Confesso que tenho me dedicado a entender o papel mediador das máquinas nas relações pós-modernas. Vivo enfeitiçado pelos atalhos éticos que promovem diálogos em tantos casos, e brigas insondáveis em outros. Tudo sempre sob o denominador comum das amizades que não se desmancham. Foi com esta preocupação que busquei um livro que não leria fora do radar de entendimento desse que é um dos maiores fenômenos de comportamento contemporâneo, as redes sociais. Marla Paul é uma estudiosa de relações públicas, vinculada a Northwestern Univesity, e para escrever “The friendship Crisis: finding, making and keeping friends when you are not a kid anymore”, partiu de um princípio intrigante: não se faz amizades profundas depois dos 30 anos. E por mais de 250 páginas, plenificadas de exemplos, a autora declina razões que vão deste o fato de, adultos, não mais termos disponibilidade, e nem capacidade espontânea de doação, e assim vai até os compromissos inerentes às responsabilidades como: pagar contas, gerenciar negócios, administrar diferenças de relacionamentos familiares, educar filhos, cuidar da própria saúde, ou mesmo de se divertir de maneira compensatória. Nossa, é um rosário convincente de alegações que complicam nossos modos de vida. De certa forma, ainda que a autora propale fórmulas de superação desses entraves inerentes à idade, fica mais ou menos decretado que não temos mais tempo para “falar abobrinha”, “jogar conversa fora” ou, o que é pior “esquecer desavenças”. E por aí escorrem os papos livres de regras, as conversas em botequins, a “contação” de piadas, as provocações politicamente incorretas. Sem tempo para o cinema, também não exercitamos mais a cervejinha amiga, a pizza com conversa solta, andar por aí sem saber onde chegar. Pelo reverso, no máximo, resta a companhia de colegas de academia, parceiros de transportes públicos, frequentadores de mesmas atividades sociais. Terrível, não?!...

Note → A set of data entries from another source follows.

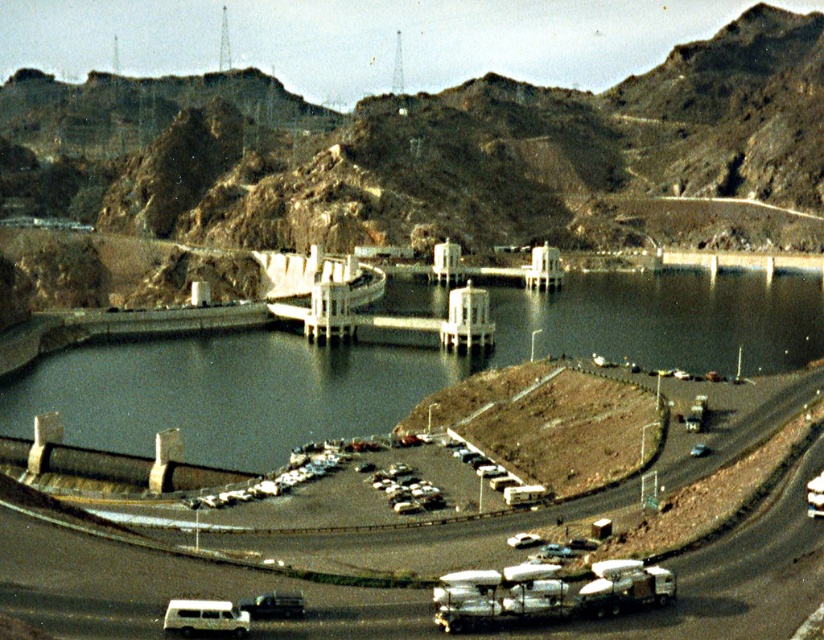 Question: Among these points, which one is nearest to the camera?

Choices:
 (A) (279, 596)
 (B) (621, 308)
 (C) (209, 614)

Answer: (C)

Question: Does clear water at center come in front of smooth asphalt highway at lower center?

Choices:
 (A) no
 (B) yes

Answer: (A)

Question: In this image, where is white matte van at lower left located relative to white matte car at center?

Choices:
 (A) above
 (B) below

Answer: (B)

Question: Which point appears farthest from the camera in this image?

Choices:
 (A) (340, 536)
 (B) (293, 602)

Answer: (A)

Question: Is clear water at center closer to the viewer compared to smooth asphalt highway at lower center?

Choices:
 (A) yes
 (B) no

Answer: (B)

Question: Which object appears farthest from the camera in this image?

Choices:
 (A) clear water at center
 (B) smooth asphalt highway at lower center
 (C) white matte van at lower left
 (D) metallic silver car at center

Answer: (A)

A complicar ainda mais a trama das desilusões etárias, tornamo-nos saudosistas crônicos e não poupamos esforços para comemorar o passado, seja ele o que tenha sido. Tudo que foi virou “bom” e pronto... Na verdade, diz Paul, o que cultuamos é a ressignificação do que fomos, esquecendo-nos de que naquele tempo tínhamos também dificuldades e muitas vezes não estávamos tão felizes como imaginamos hoje. A solda mais eficiente da celebração amistosa, porém, diz respeito aos marcadores de nossa própria história. Amigos de infância, estiveram presentes em nossas passagens mais significativas, escolas, competições esportivas, primeiros namoros.

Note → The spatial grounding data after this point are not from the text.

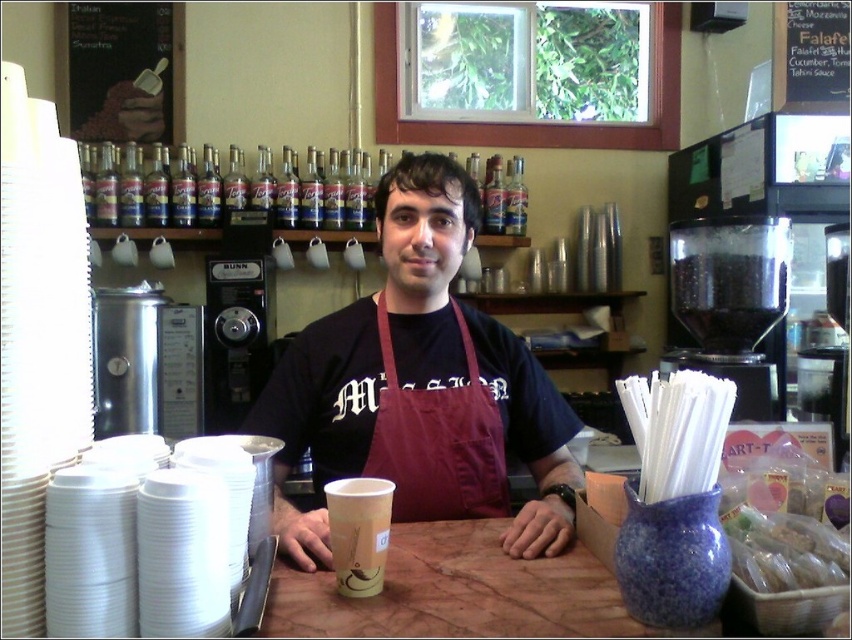 Does black plastic coffee machine at right have a larger size compared to translucent plastic bag at lower right?

Correct, black plastic coffee machine at right is larger in size than translucent plastic bag at lower right.

Who is more forward, (764, 182) or (809, 554)?

Point (809, 554) is in front.

Locate an element on the screen. The height and width of the screenshot is (640, 852). black plastic coffee machine at right is located at coordinates (772, 202).

In the scene shown: Which is above, maroon apron at center or black plastic coffee machine at right?

black plastic coffee machine at right is above.

Who is positioned more to the left, maroon apron at center or black plastic coffee machine at right?

Positioned to the left is maroon apron at center.

Between point (534, 449) and point (691, 156), which one is positioned behind?

Point (691, 156)

Find the location of a particular element. Image resolution: width=852 pixels, height=640 pixels. maroon apron at center is located at coordinates 419,387.

Is the position of brown marble table at center less distant than that of black plastic coffee machine at right?

That is True.

Who is more forward, (401,586) or (795,246)?

Positioned in front is point (401,586).

The image size is (852, 640). I want to click on brown marble table at center, so click(459, 593).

A dura realidade é que crescemos. Tornamo-nos gente grande e agora não temos mais a espontaneidade das possibilidades de ajustes, de aceitação e de tempo. A racionalidade tornou-se bússola e nos resta obedecer a lógicas que ancoram acertos, não permitem deslizes, erros. É bom que restem as velhas amizades que, afinal, funcionam como essência do que fomos, ou pelo menos como prova de que éramos felizes e hoje sabemos.